WORK INSTRUCTIONS: The entries that follow include a run beginning at the line with "Jetzt bewerben" and ending at the line with "mittelständische Unternehmen spezialisiert"; restate that run word for word and leave the rest out.

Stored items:
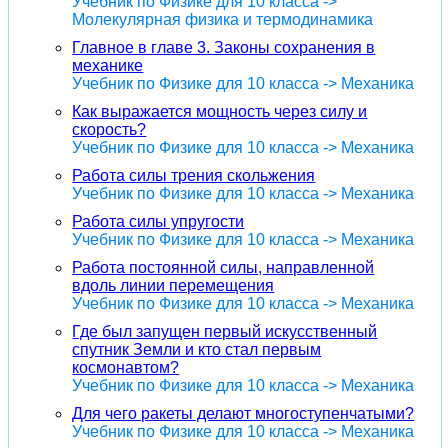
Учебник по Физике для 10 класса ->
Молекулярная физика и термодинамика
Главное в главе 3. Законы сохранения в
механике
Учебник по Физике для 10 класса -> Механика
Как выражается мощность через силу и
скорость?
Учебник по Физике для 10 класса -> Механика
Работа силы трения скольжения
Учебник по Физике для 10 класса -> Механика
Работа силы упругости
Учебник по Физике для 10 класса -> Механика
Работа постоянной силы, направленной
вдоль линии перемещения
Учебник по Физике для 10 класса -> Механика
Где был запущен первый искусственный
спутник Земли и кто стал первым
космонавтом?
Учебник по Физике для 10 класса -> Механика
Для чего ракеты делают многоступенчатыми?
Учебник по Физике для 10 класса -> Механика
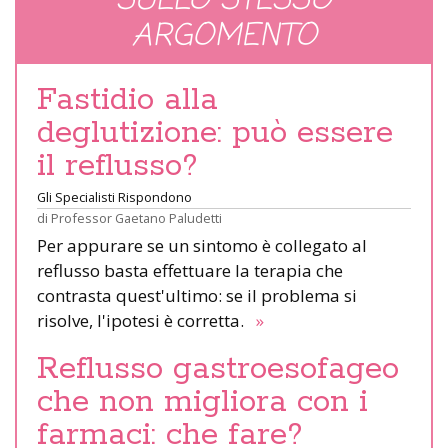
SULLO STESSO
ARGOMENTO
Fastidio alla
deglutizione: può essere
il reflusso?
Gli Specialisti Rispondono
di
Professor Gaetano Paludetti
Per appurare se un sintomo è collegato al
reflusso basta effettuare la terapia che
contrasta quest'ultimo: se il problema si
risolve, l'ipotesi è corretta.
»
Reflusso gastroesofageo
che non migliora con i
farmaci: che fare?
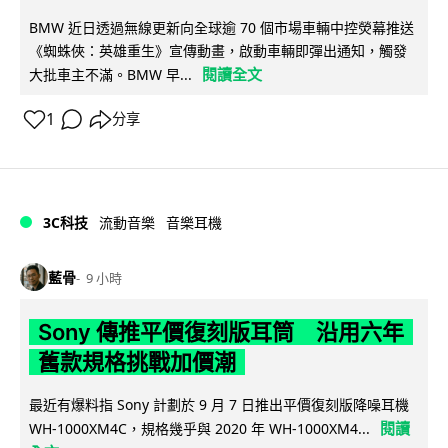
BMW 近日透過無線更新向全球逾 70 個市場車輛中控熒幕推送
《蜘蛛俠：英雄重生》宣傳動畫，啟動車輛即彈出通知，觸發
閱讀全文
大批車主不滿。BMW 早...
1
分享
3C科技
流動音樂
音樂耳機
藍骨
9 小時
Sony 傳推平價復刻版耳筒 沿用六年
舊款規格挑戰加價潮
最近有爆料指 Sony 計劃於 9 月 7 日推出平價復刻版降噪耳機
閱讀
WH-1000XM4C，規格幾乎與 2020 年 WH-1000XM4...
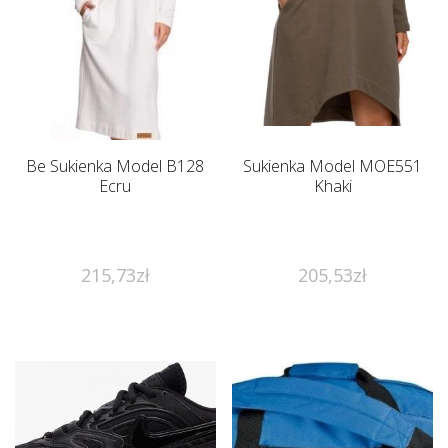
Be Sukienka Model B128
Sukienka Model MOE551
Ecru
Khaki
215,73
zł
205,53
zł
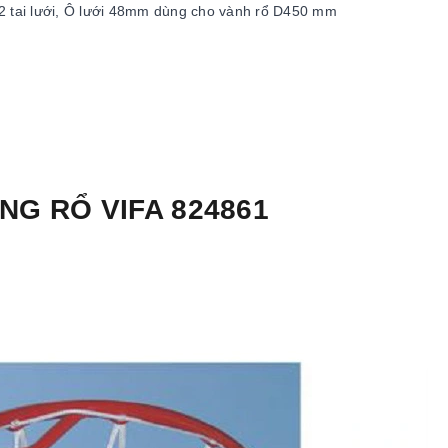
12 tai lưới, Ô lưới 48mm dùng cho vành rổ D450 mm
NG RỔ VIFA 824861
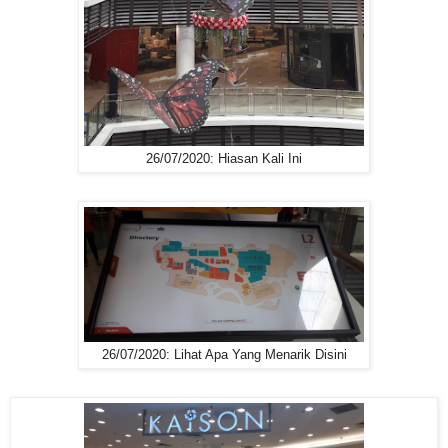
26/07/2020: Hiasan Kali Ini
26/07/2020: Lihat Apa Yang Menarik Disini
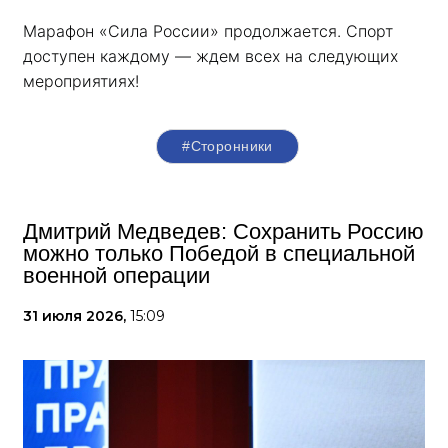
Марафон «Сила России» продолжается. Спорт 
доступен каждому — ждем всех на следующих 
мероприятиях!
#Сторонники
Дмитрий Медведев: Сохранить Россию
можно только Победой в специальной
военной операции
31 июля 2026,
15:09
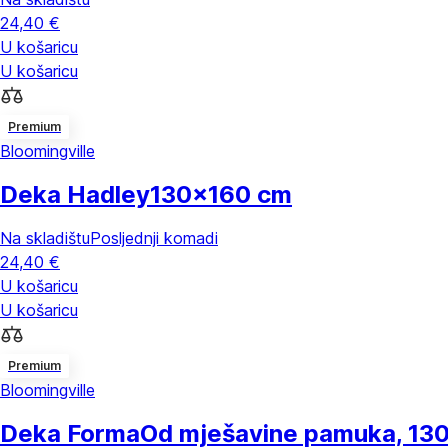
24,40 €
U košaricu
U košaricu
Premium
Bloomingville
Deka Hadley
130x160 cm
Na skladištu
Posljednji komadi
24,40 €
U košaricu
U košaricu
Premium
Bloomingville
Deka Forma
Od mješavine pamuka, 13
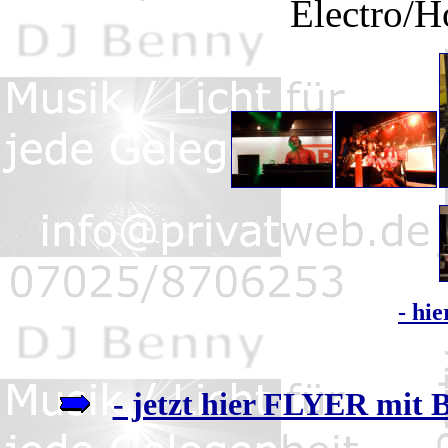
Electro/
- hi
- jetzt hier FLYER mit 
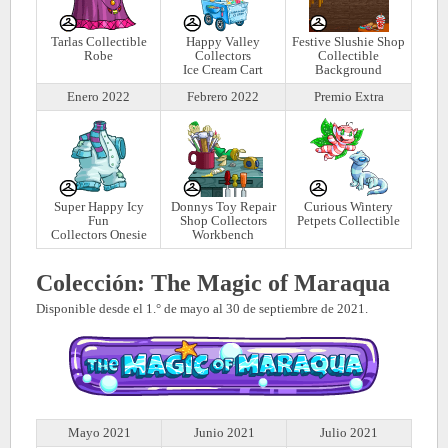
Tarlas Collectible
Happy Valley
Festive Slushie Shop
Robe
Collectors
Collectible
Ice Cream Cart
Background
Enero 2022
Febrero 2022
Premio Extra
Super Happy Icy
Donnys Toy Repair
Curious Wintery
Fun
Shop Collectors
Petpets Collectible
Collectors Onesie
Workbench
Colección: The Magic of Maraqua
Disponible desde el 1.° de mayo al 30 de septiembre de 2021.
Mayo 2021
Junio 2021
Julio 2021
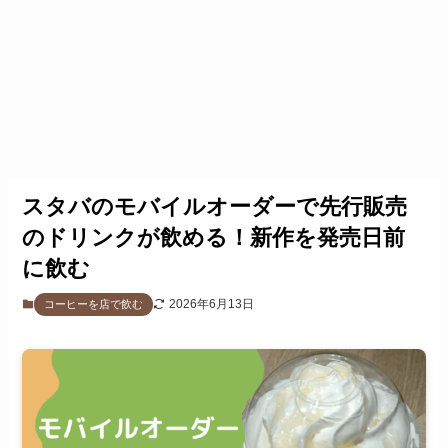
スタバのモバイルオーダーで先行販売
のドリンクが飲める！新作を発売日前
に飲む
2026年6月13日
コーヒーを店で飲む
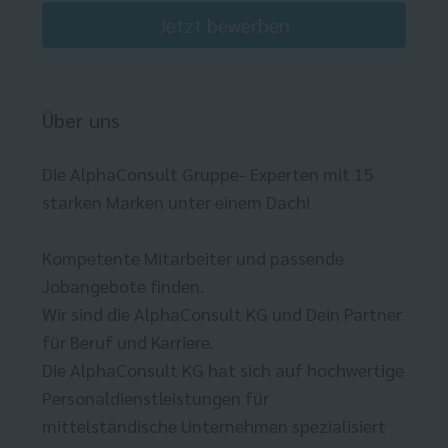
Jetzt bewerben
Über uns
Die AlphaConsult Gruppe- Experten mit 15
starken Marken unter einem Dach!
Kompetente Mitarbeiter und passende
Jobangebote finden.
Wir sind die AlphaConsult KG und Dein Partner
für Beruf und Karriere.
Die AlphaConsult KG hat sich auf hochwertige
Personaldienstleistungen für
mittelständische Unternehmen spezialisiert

---

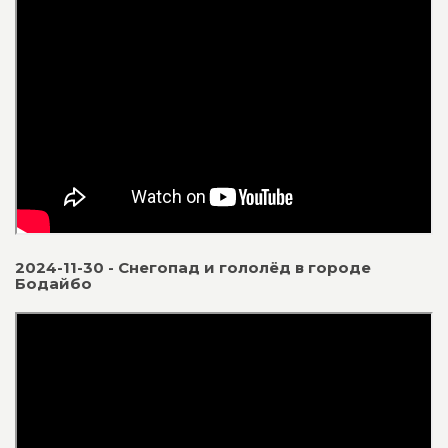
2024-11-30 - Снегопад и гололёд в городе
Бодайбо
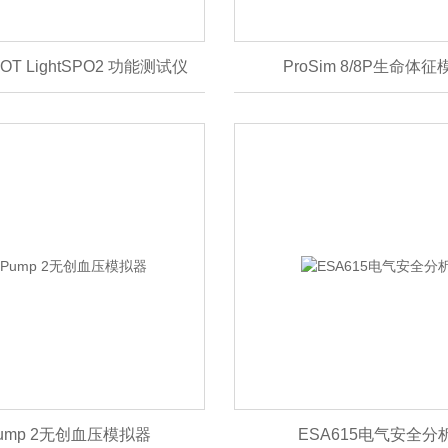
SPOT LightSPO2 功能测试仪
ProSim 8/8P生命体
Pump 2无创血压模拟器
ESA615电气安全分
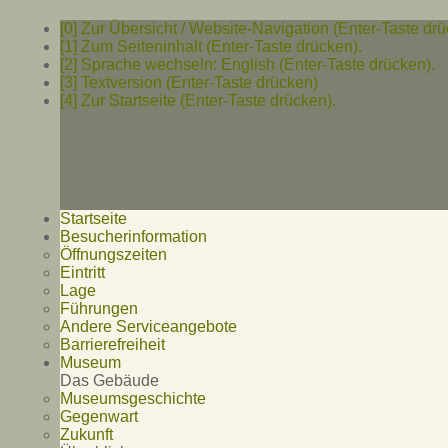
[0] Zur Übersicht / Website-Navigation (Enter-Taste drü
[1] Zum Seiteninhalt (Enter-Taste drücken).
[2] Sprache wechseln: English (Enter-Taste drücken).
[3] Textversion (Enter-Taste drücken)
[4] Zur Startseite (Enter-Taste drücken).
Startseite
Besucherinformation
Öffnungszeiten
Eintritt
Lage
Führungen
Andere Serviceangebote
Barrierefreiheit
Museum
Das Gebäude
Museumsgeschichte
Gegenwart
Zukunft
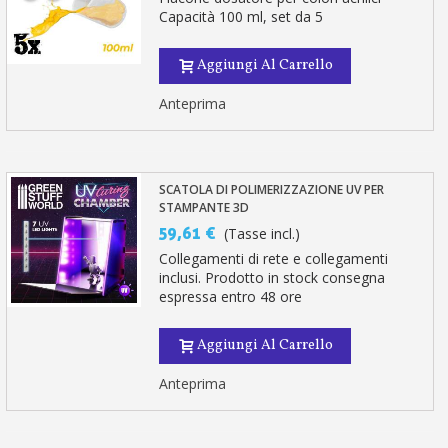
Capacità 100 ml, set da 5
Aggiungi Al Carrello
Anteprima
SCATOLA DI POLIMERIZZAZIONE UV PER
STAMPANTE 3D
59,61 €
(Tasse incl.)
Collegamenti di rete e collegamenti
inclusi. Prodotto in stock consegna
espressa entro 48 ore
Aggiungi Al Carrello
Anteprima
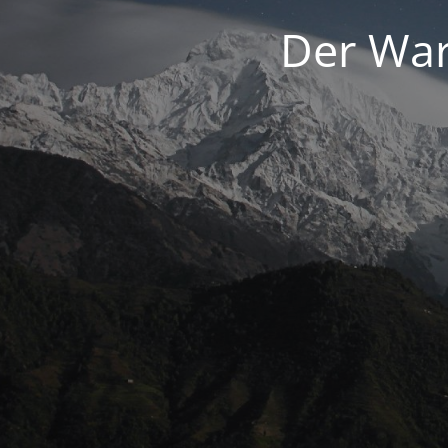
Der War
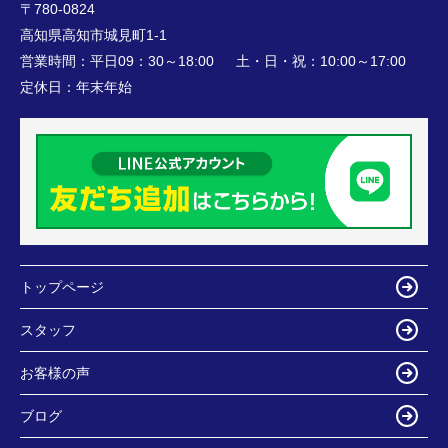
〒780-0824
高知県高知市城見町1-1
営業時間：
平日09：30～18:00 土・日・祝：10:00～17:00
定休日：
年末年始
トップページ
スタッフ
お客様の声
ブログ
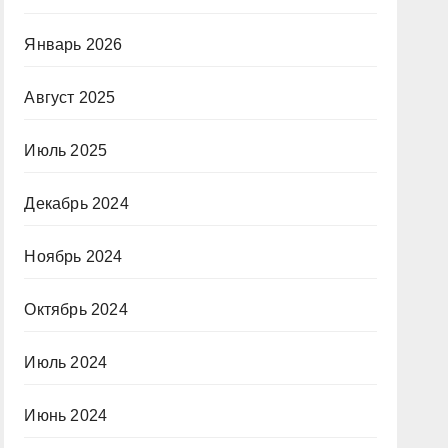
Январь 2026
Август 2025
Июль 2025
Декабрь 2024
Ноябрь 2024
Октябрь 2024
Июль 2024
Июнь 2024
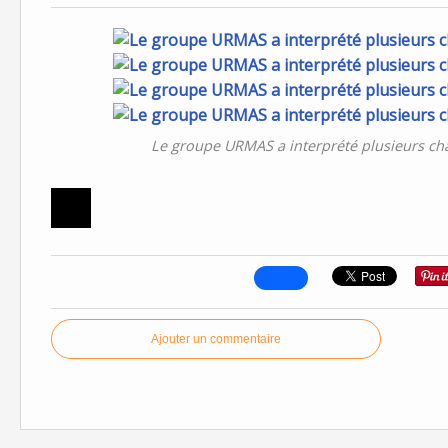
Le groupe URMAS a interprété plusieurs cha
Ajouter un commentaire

RESPONSE AREA:
Jetzt bewerben
Über uns
Die AlphaConsult Gruppe- Experten mit 15
starken Marken unter einem Dach!
Kompetente Mitarbeiter und passende
Jobangebote finden.
Wir sind die AlphaConsult KG und Dein Partner
für Beruf und Karriere.
Die AlphaConsult KG hat sich auf hochwertige
Personaldienstleistungen für
mittelständische Unternehmen spezialisiert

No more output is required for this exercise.